Instructions : Choose on or more of the data sets A – J below, or as assigned by your instructor. The first column is the x, or independent, variable and the second column is the y, or dependent, variable. Use a spreadsheet or a statistical package (e.g., MegaStat or MINITAB) to obtain the simple regression and required graphs. Write our answers to exercises 12.40 through 12.55 (or those assigned by our instructor) in a concise report, labeling your answers to each question. Insert tables and graphs in your report as appropriate. You may work with a partner if your instructor allows it.
12.40 Are the variables cross-sectional data or time-series data?
12.41 How do you imagine the data were collected?

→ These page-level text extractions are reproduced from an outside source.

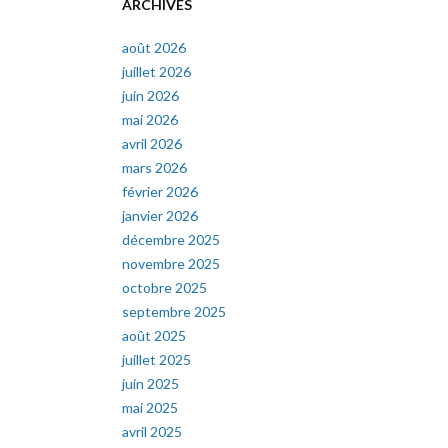
ARCHIVES
août 2026
juillet 2026
juin 2026
mai 2026
avril 2026
mars 2026
février 2026
janvier 2026
décembre 2025
novembre 2025
octobre 2025
septembre 2025
août 2025
juillet 2025
juin 2025
mai 2025
avril 2025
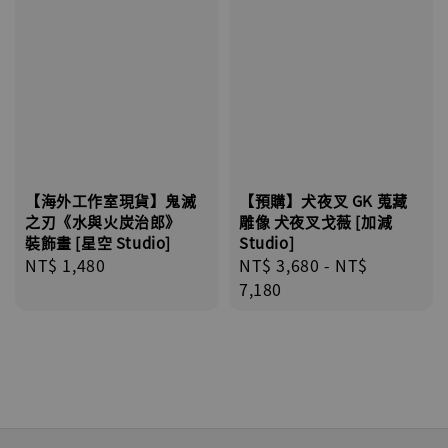
【海外工作室現貨】鬼滅
【預購】犬夜叉 GK 蒐藏
之刃《水與火炭治郎》
雕像 犬夜叉戈薇 [加減
裝飾畫 [星空 Studio]
Studio]
Regular
NT$ 1,480
Regular
NT$ 3,680
-
NT$
price
price
7,180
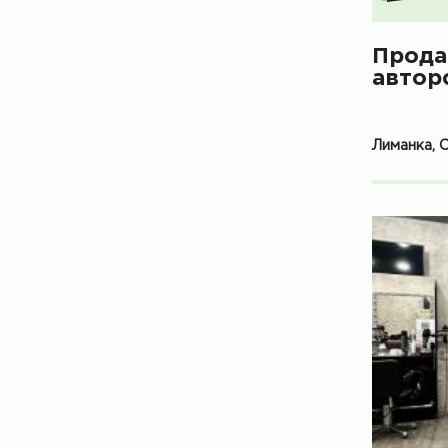
Прода
автор
Лиманка, 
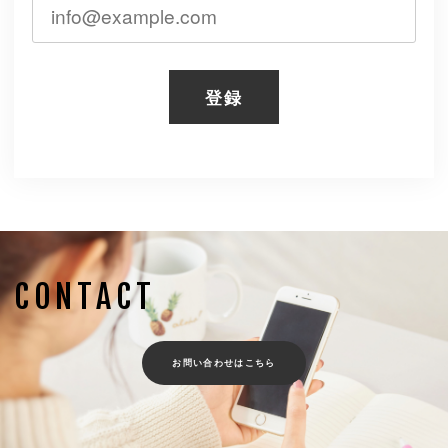
登録
CONTACT
お問い合わせはこちら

12.42 Is the sample size sufficient to yield a good estimate? If not, do you think more data could easily be obtained, given the nature of the problem?
12.43 State you’re a priori hypothesis about the sign of the slope. Is it reasonable to suppose a cause and effect relationship?
12.44 Male a scatter plot of y against x. Discuss what it tells you.
12.45 Use Excel’s Add Trendline feature to fit a linear regression to the scatter plot. Is a linear model credible?
12.46 Interpret the slope. Does the intercept have meaning, given the range of the data?
12.47 Use Excel, Mega Stat, or MINITAN to fit the regression model, including residuals and standardized residuals.
12.48 (a) Does the 95 percent confidence interval for the slope include zero? If so, what does this tell you?
If not, what does it mean?
(b) Do a two-tailed t – test for zero slope at α = 0.05 State the hypotheses, degrees of freedom,
And critical value for your test.
(c) Interpret the p-value for the slope.
(d) Did the sample support your hypothesis about the sign of the slope?
12.49 (a) Based on the R2 and ANOVA table for your model, how would you assess the fit?
(b) Interpret the p-value for the F statistic.
(c) Would you say that your model’s fit is good enough to be of practical value?
12.50 Study the table of residuals. Identify as outliers any standardized residuals that exceed 3 and as unusual any that exceed 2. Can you suggest any reasons for these unusual residuals?
12.51 (a) Make a histogram (or normal probability plot) of the residuals and discuss its appearance.
(b) Do you see evidence that your regression may violate the assumption of normal errors?
12.52 Inspect the residual plot to check for heteroscedasticity and report your conclusions.
12.53 Is an autocorrelation test appropriate for your data? If so, perform an eyeball inspection of residual plot against observation order or a runs test.
12.54 Use MegaStat or MINITAB to generate 95 percent confidence and prediction intervals for various x – values.
12.55 Use MegaStat or MINITAB to identify observations with high leverage.